DimensiNews.co.id, SULAWESI UTARA- Dalam video berdurasi 2.06 menit yang beredar di media sosial, Minggu (26/4), Bupati Kabupaten Kabupaten Bolaang Mongondow Timur (Boltim), Sehan Salim Landjar, meluapkan kekesalannya terhadap peraturan para menteri di Kabinet Indonesia Maju.
Dalam video tersebut, Sehan Landjar tampak duduk di hadapan sejumlah orang. Ia mengaku bingung dengan aturan para pembantu Presiden Joko Widodo yang terus berubah-ubah dalam menanggapi wabah Covid-19.
“Menteri-menteri itu berlagak tidak salah main ubah aturan yang bikin kita pusing,” ujar Sehan Landjar mengawali luapan amarahnya.
Menurutnya, pemerintah pusat mestinya dapat berkoordinasi yang baik dalam menghadapi wabah semacam ini.
Jika bingung, sambungnya, pemerintah pusat bisa memberikan mandat penuh pada pemerintah daerah dengan memperketat pengawasan dari aparat penegak hukum.
“Beri saja kewenangan kita, diawasi KPK, polisi, kejaksaan kita akan libatkan semua.

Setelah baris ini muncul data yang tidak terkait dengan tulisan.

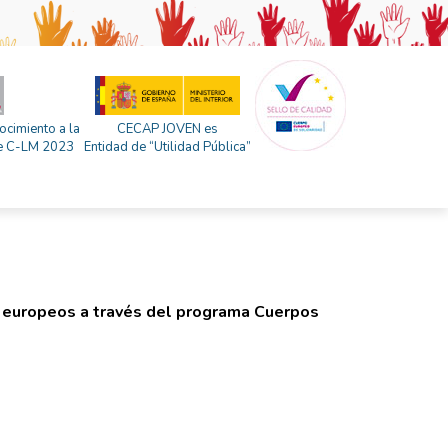
ocimiento a la
CECAP JOVEN es
 de C-LM 2023
Entidad de “Utilidad Pública”
 europeos a través del programa Cuerpos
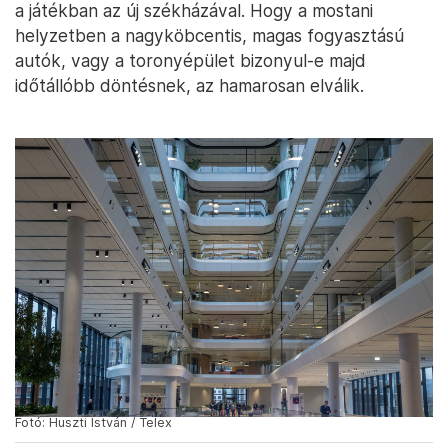
a játékban az új székházával. Hogy a mostani
helyzetben a nagyköbcentis, magas fogyasztású
autók, vagy a toronyépület bizonyul-e majd
időtállóbb döntésnek, az hamarosan elválik.
Fotó: Huszti István / Telex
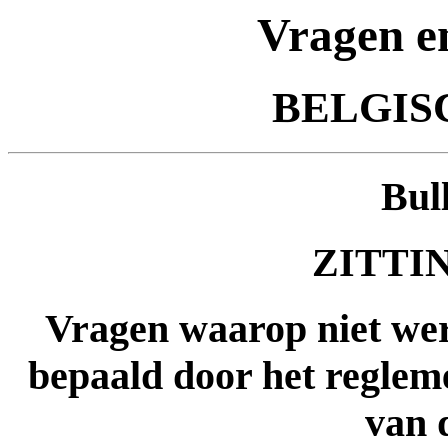
Vragen e
BELGIS
Bul
ZITTIN
Vragen waarop niet wer
bepaald door het regleme
van 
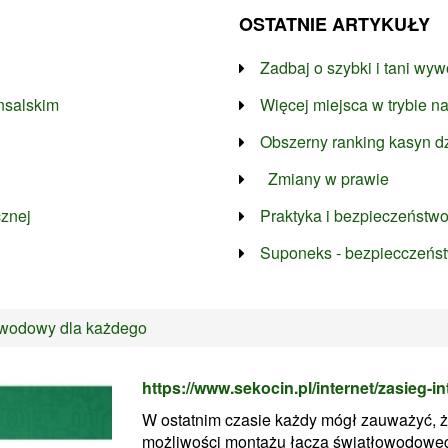
OSTATNIE ARTYKUŁY
Zadbaj o szybki i tani wy
nsalskim
Więcej miejsca w trybie n
Obszerny ranking kasyn dz
Zmiany w prawie
cznej
Praktyka i bezpieczeństw
Suponeks - bezpiecczeńs
łowodowy dla każdego
https://www.sekocin.pl/internet/zasieg-i
W ostatnim czasie każdy mógł zauważyć, że
możliwości montażu łącza światłowodowego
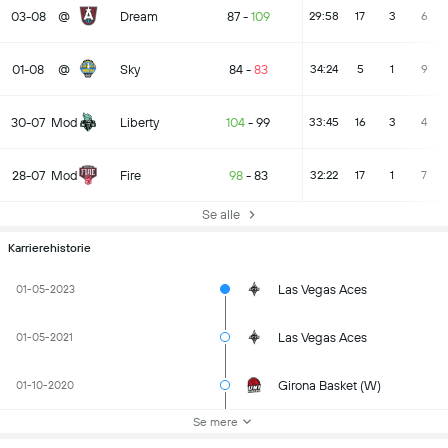
03-08
@
Dream
87
-
109
29:58
17
3
6
01-08
@
Sky
84
-
83
34:24
5
1
9
30-07
Mod
Liberty
104
-
99
33:45
16
3
4
28-07
Mod
Fire
98
-
83
32:22
17
1
7
Se alle
Karrierehistorie
Las Vegas Aces
01-05-2023
Las Vegas Aces
01-05-2021
Girona Basket (W)
01-10-2020
Se mere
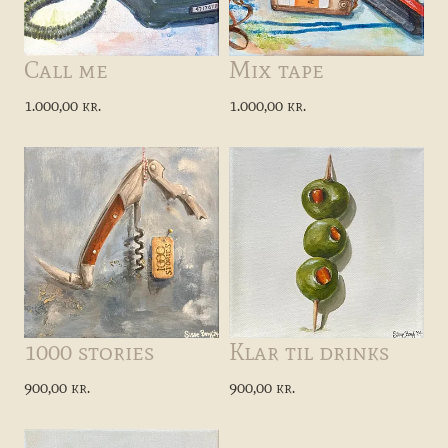
Call me
Mix tape
1.000,00 kr.
1.000,00 kr.
1000 stories
Klar til drinks
900,00 kr.
900,00 kr.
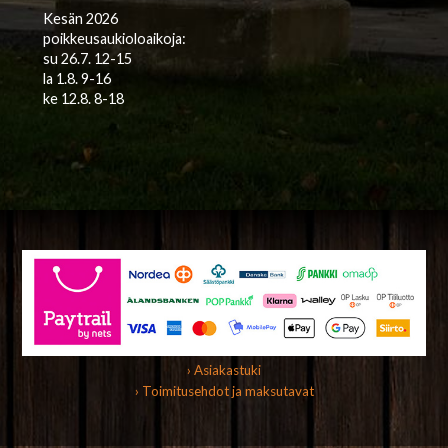
Kesän 2026
poikkeusaukioloaikoja:
su 26.7. 12-15
la 1.8. 9-16
ke 12.8. 8-18
› Asiakastuki
› Toimitusehdot ja maksutavat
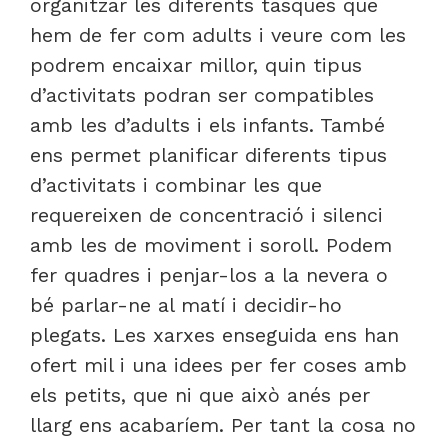
organitzar les diferents tasques que
hem de fer com adults i veure com les
podrem encaixar millor, quin tipus
d’activitats podran ser compatibles
amb les d’adults i els infants. També
ens permet planificar diferents tipus
d’activitats i combinar les que
requereixen de concentració i silenci
amb les de moviment i soroll. Podem
fer quadres i penjar-los a la nevera o
bé parlar-ne al matí i decidir-ho
plegats. Les xarxes enseguida ens han
ofert mil i una idees per fer coses amb
els petits, que ni que això anés per
llarg ens acabaríem. Per tant la cosa no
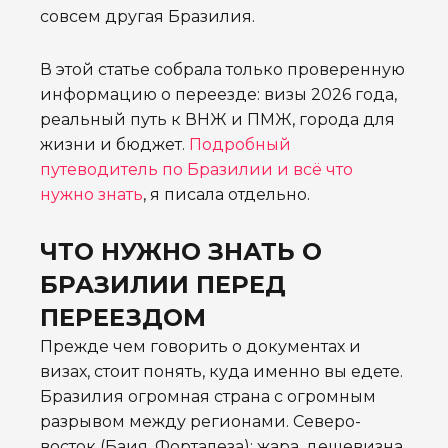
совсем другая Бразилия.
В этой статье собрала только проверенную
информацию о переезде: визы 2026 года,
реальный путь к ВНЖ и ПМЖ, города для
жизни и бюджет.
Подробный
путеводитель по Бразилии и всё что
нужно знать
, я писала отдельно.
ЧТО НУЖНО ЗНАТЬ О
БРАЗИЛИИ ПЕРЕД
ПЕРЕЕЗДОМ
Прежде чем говорить о документах и
визах, стоит понять, куда именно вы едете.
Бразилия огромная страна с огромным
разрывом между регионами. Северо-
восток (Баия, Форталеза): жара, дешевизна,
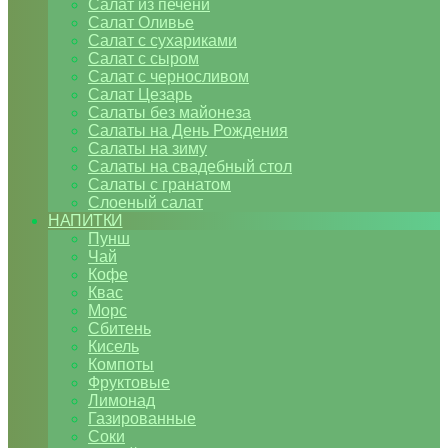
Салат из печени
Салат Оливье
Салат с сухариками
Салат с сыром
Салат с черносливом
Салат Цезарь
Салаты без майонеза
Салаты на День Рождения
Салаты на зиму
Салаты на свадебный стол
Салаты с гранатом
Слоеный салат
НАПИТКИ
Пунш
Чай
Кофе
Квас
Морс
Сбитень
Кисель
Компоты
Фруктовые
Лимонад
Газированные
Соки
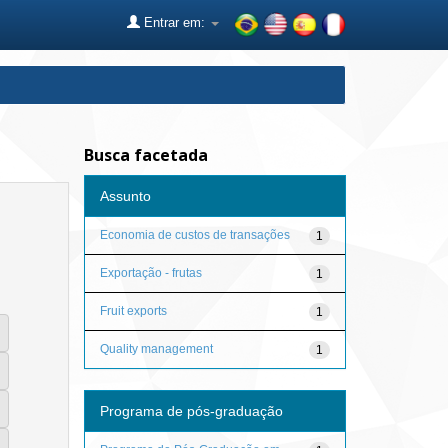
Entrar em:
Busca facetada
Assunto
Economia de custos de transações
1
Exportação - frutas
1
Fruit exports
1
Quality management
1
Programa de pós-graduação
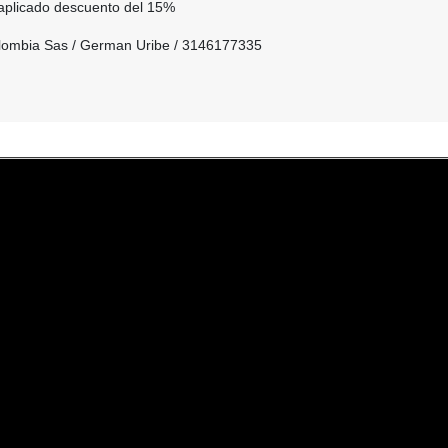
 aplicado descuento del 15%
olombia Sas / German Uribe / 3146177335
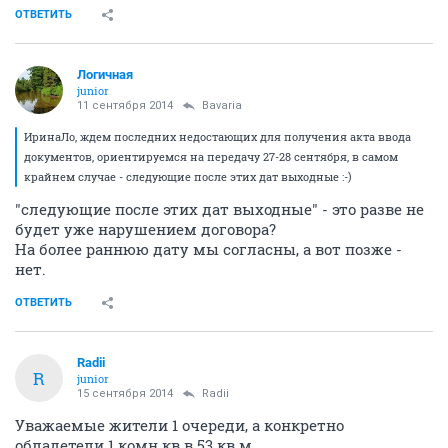
ОТВЕТИТЬ
Логичная
junior
11 сентября 2014
Bavaria
ИринаЛо, ждем последних недостающих для получения акта ввода
документов, ориентируемся на передачу 27-28 сентября, в самом
крайнем случае - следующие после этих дат выходные :-)
"следующие после этих дат выходные" - это разве не
будет уже нарушением договора?
На более раннюю дату мы согласны, а вот позже -
нет.
ОТВЕТИТЬ
Radii
R
junior
15 сентября 2014
Radii
Уважаемые жители 1 очереди, а конкретно
обладетели 1 комн.кв в 53 кв.м.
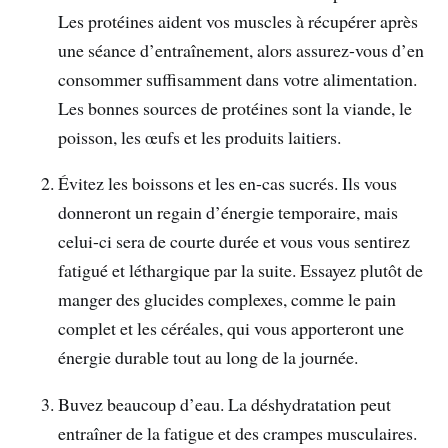
Les protéines aident vos muscles à récupérer après
une séance d’entraînement, alors assurez-vous d’en
consommer suffisamment dans votre alimentation.
Les bonnes sources de protéines sont la viande, le
poisson, les œufs et les produits laitiers.
Évitez les boissons et les en-cas sucrés. Ils vous
donneront un regain d’énergie temporaire, mais
celui-ci sera de courte durée et vous vous sentirez
fatigué et léthargique par la suite. Essayez plutôt de
manger des glucides complexes, comme le pain
complet et les céréales, qui vous apporteront une
énergie durable tout au long de la journée.
Buvez beaucoup d’eau. La déshydratation peut
entraîner de la fatigue et des crampes musculaires.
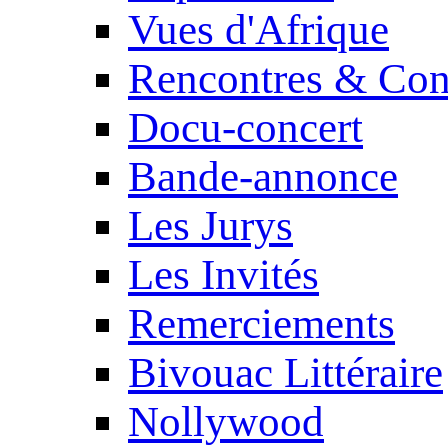
Vues d'Afrique
Rencontres & Con
Docu-concert
Bande-annonce
Les Jurys
Les Invités
Remerciements
Bivouac Littéraire
Nollywood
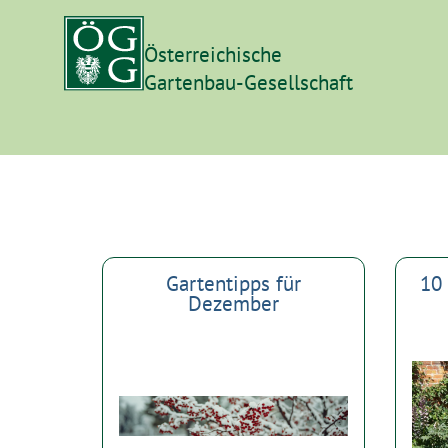
Österreichische
Gartenbau-Gesellschaft
Gartentipps für
10 
Dezember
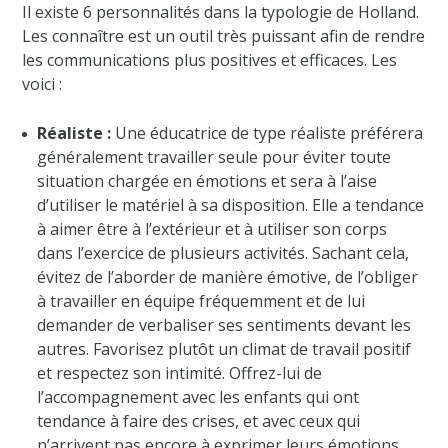
Il existe 6 personnalités dans la typologie de Holland.
Les connaître est un outil très puissant afin de rendre
les communications plus positives et efficaces. Les
voici :
Réaliste :
Une éducatrice de type réaliste préférera
généralement travailler seule pour éviter toute
situation chargée en émotions et sera à l’aise
d’utiliser le matériel à sa disposition. Elle a tendance
à aimer être à l’extérieur et à utiliser son corps
dans l’exercice de plusieurs activités. Sachant cela,
évitez de l’aborder de manière émotive, de l’obliger
à travailler en équipe fréquemment et de lui
demander de verbaliser ses sentiments devant les
autres. Favorisez plutôt un climat de travail positif
et respectez son intimité. Offrez-lui de
l’accompagnement avec les enfants qui ont
tendance à faire des crises, et avec ceux qui
n’arrivent pas encore à exprimer leurs émotions.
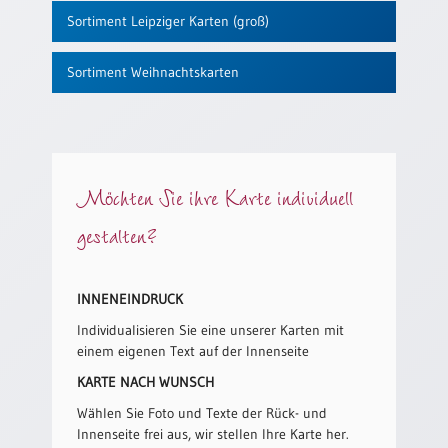
/
Sortiment Leipziger Karten (groß)
Eheschliessung
/
Hochzeitsjubiläum
Sortiment Weihnachtskarten
neutrale
Urkunden
Abendmahlszulassung
/
Möchten Sie ihre Karte individuell
Kirchen(wieder)eintritt
gestalten?
PC-
Urkunden
INNENEINDRUCK
Individualisieren Sie eine unserer Karten mit
Poster
einem eigenen Text auf der Innenseite
Neuerscheinungen
KARTE NACH WUNSCH
Einzelposter
Wählen Sie Foto und Texte der Rück- und
A4
Innenseite frei aus, wir stellen Ihre Karte her.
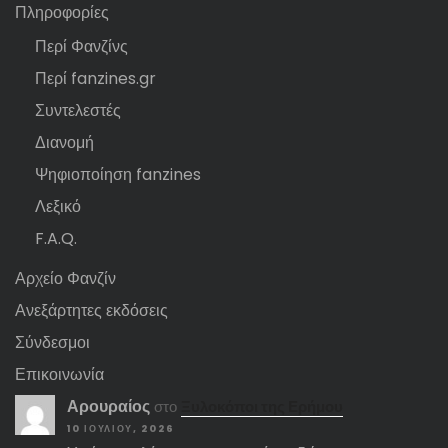
Πληροφορίες
Περί Φανζίνς
Περί fanzines.gr
Συντελεστές
Διανομή
Ψηφιοποίηση fanzines
Λεξικό
F.A.Q.
Αρχείο Φανζίν
Ανεξάρτητες εκδόσεις
Σύνδεσμοι
Επικοινωνία
Αρουραίος
στο
Ξυλοκόποι της Ερήμου
10 ΙΟΥΛΊΟΥ, 2026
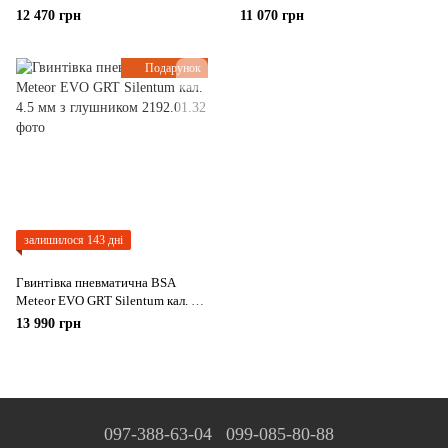
мм із глушником
12 470 грн
11 070 грн
Подарунок
залишилося 143 дні
Гвинтівка пневматична BSA
Meteor EVO GRT Silentum кал. 4.5
мм з глушником
13 990 грн
097-388-63-04
099-085-80-88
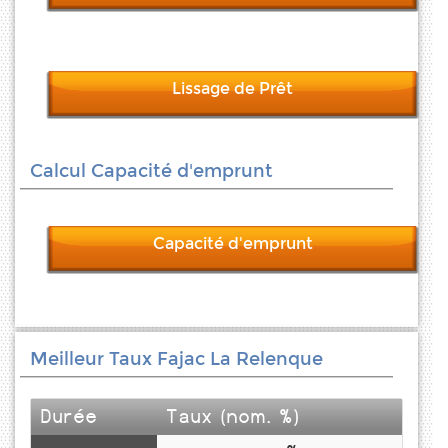
Lissage de Prêt
Calcul Capacité d'emprunt
Capacité d'emprunt
Meilleur Taux Fajac La Relenque
Durée
Taux (nom. %)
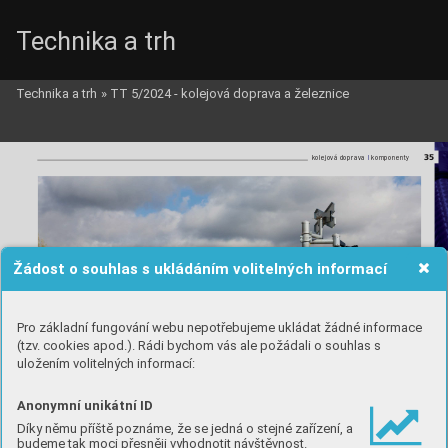
Technika a trh
Technika a trh
»
TT 5/2024 - kolejová doprava a železnice
AZD_c.qxd  5.6.2024  16:13  Page 35
35
l
l
kolejová doprava 
komponenty
Žádost o souhlas s ukládáním volitelných informací
Pro základní fungování webu nepotřebujeme ukládat žádné informace
(tzv. cookies apod.). Rádi bychom vás ale požádali o souhlas s
uložením volitelných informací:
Anonymní unikátní ID
Díky němu příště poznáme, že se jedná o stejné zařízení, a
budeme tak moci přesněji vyhodnotit návštěvnost.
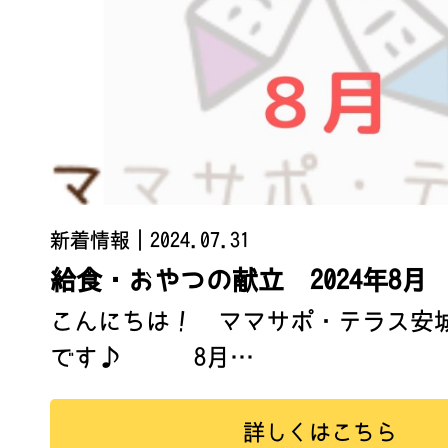
新着情報
｜2024.07.31
給食・おやつの献立 2024年8月
こんにちは！ ママサポ・テラス安
です♪ 8月…
詳しくはこちら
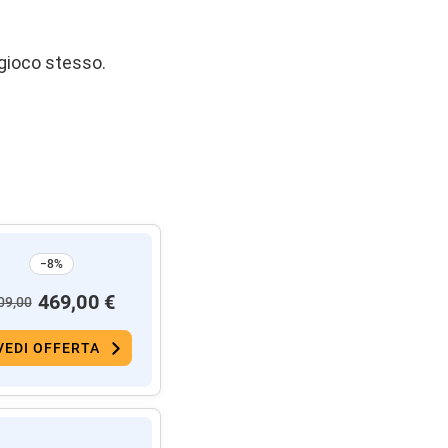
 gioco stesso.
−8%
469,00 €
09,00
VEDI OFFERTA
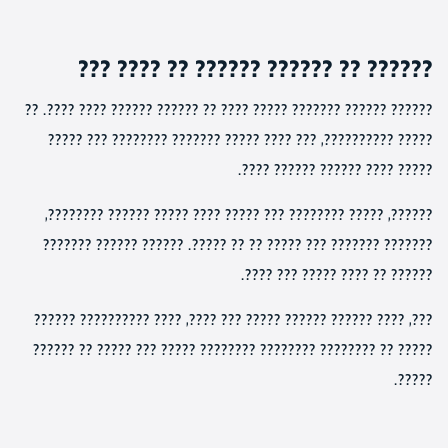
?????? ?? ?????? ?????? ?? ???? ???
?????? ?????? ??????? ????? ???? ?? ?????? ?????? ???? ????. ??
????? ??????????, ??? ???? ????? ??????? ???????? ??? ?????
????? ???? ?????? ?????? ????.
??????, ????? ???????? ??? ????? ???? ????? ?????? ????????,
??????? ??????? ??? ????? ?? ?? ?????. ?????? ?????? ???????
?????? ?? ???? ????? ??? ????.
???, ???? ?????? ?????? ????? ??? ????, ???? ?????????? ??????
????? ?? ???????? ???????? ???????? ????? ??? ????? ?? ??????
?????.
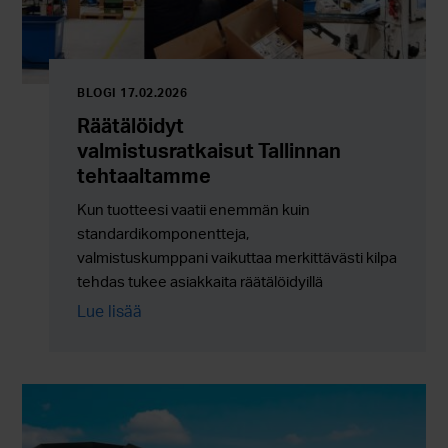
BLOGI 17.02.2026
Räätälöidyt
valmistusratkaisut Tallinnan
tehtaaltamme
Kun tuotteesi vaatii enemmän kuin
standardikomponentteja,
valmistuskumppani vaikuttaa merkittävästi kilpailukyky
tehdas tukee asiakkaita räätälöidyillä
valmistusratkaisuilla, kokoonpanoilla ja
Lue lisää
ulkoistuspalveluilla, joissa joustavuus yhdistyy
luotettavaan sarjatuotantoon.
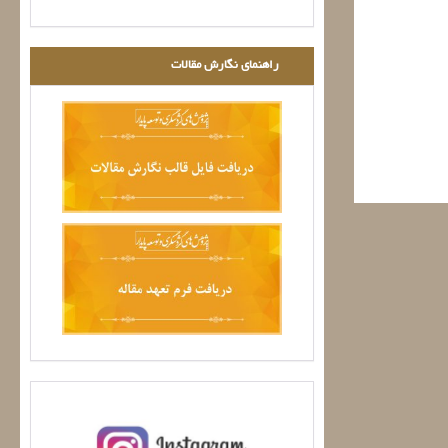
راهنمای نگارش مقالات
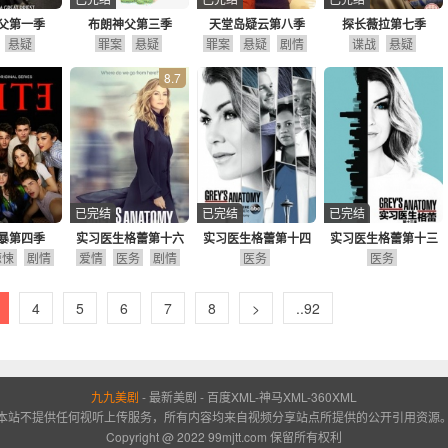
父第一季
布朗神父第三季
天堂岛疑云第八季
探长薇拉第七季
悬疑
罪案
悬疑
罪案
悬疑
剧情
谍战
悬疑
8.7
已完结
已完结
已完结
暴第四季
实习医生格蕾第十六
实习医生格蕾第十四
实习医生格蕾第十三
惊悚
剧情
爱情
医务
季
剧情
医务
季
医务
季
4
5
6
7
8
>
..92
九九美剧
-
最新美剧
-
百度XML
-
神马XML
-
360XML
本站不提供任何视听上传服务，所有内容均来自视频分享站点所提供的公开引用资源
Copyright @ 2022 99mjtt.com 保留所有权利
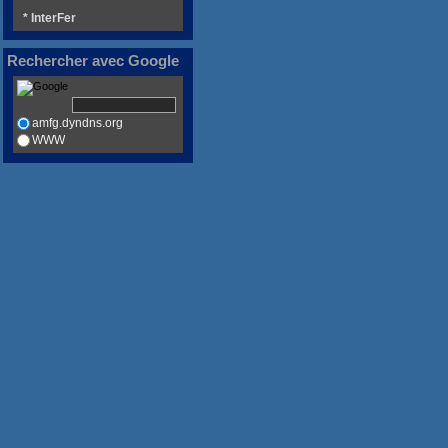
* InterFer
Rechercher avec Google
amfg.dyndns.org
WWW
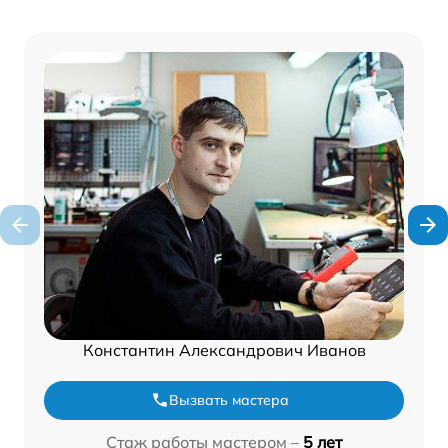
Константин Александрович Иванов
Вызвать мастера
Стаж работы мастером –
5 лет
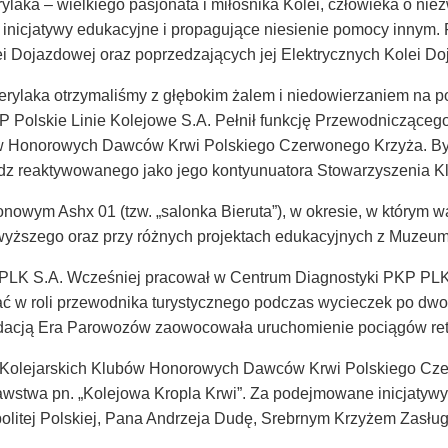
laka – wielkiego pasjonata i miłośnika Kolei, człowieka o niez
inicjatywy edukacyjne i propagujące niesienie pomocy innym. 
lei Dojazdowej oraz poprzedzających jej Elektrycznych Kolei D
rylaka otrzymaliśmy z głębokim żalem i niedowierzaniem na p
P Polskie Linie Kolejowe S.A. Pełnił funkcję Przewodnicząc
w Honorowych Dawców Krwi Polskiego Czerwonego Krzyża. Był 
adz reaktywowanego jako jego kontyunuatora Stowarzyszenia 
nowym Ashx 01 (tzw. „salonka Bieruta”), w okresie, w którym w
ższego oraz przy różnych projektach edukacyjnych z Muzeum 
KP PLK S.A. Wcześniej pracował w Centrum Diagnostyki PKP PL
ać w roli przewodnika turystycznego podczas wycieczek po dwo
undacją Era Parowozów zaowocowała uruchomienie pociągów ret
 Kolejarskich Klubów Honorowych Dawców Krwi Polskiego Cz
awstwa pn. „Kolejowa Kropla Krwi”. Za podejmowane inicjatywy
litej Polskiej, Pana Andrzeja Dudę, Srebrnym Krzyżem Zasług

Tapi jangan (aturan) diubah-ubah bikin bingung,” tegasnya.
Ia menguraikan, hingga kini banyak daerah yang mengalami keterlambatan dalam antisipasi Covid-19. Hal ini lantaran para kepala daerah kebingungan dalam mengubah APBD dan peruntukan dana desa.
“Kita jadi bingung, sekarang memasuki bulan Ramadhan, kita bingung, semua serba terdesak,” tekannya dengan nada meninggi.
Salah satu yang menjadi perhatian adalah terkait aturan dana desa. Di mana Menteri Desa, Pembangunan Daerah Tertinggal dan Transmigrasi (Mendes PDTT) meminta agar dana desa tidak untuk dibelanjakan sembako.
Kemudian, peraturan yang bertolak belakang muncul dari Menteri Dalam Negeri yang mengharuskan daerah melakukan antisipasi dampak dari Covid-19 dan bencana alam dari dana desa.
“(Lalu) Mendes turun surat atas kesalahan dia. Yang lebih hebat di situ bahwa itu digunakan BLT, standarnya Rp 600 ribu, Boltim ada 4.700 KK lebih,” ujarnya.
“Nah bagaimana dengan surat dari Mensos, yang PKH (program keluarga harapan) tidak perlu lagi dapat sembako, tidak perlu dapat BLT. Gila PKH dari Rp 50 ribu sampai Rp 200 ribu per PKH,” sambung Sehan Landjar.
Menurutnya, aturan itu merupakan cara berpikir menteri yang tidak adil. Dia pun akhirnya berinisiatif mengambil kebijakan bahwa PKH tetap harus dapat.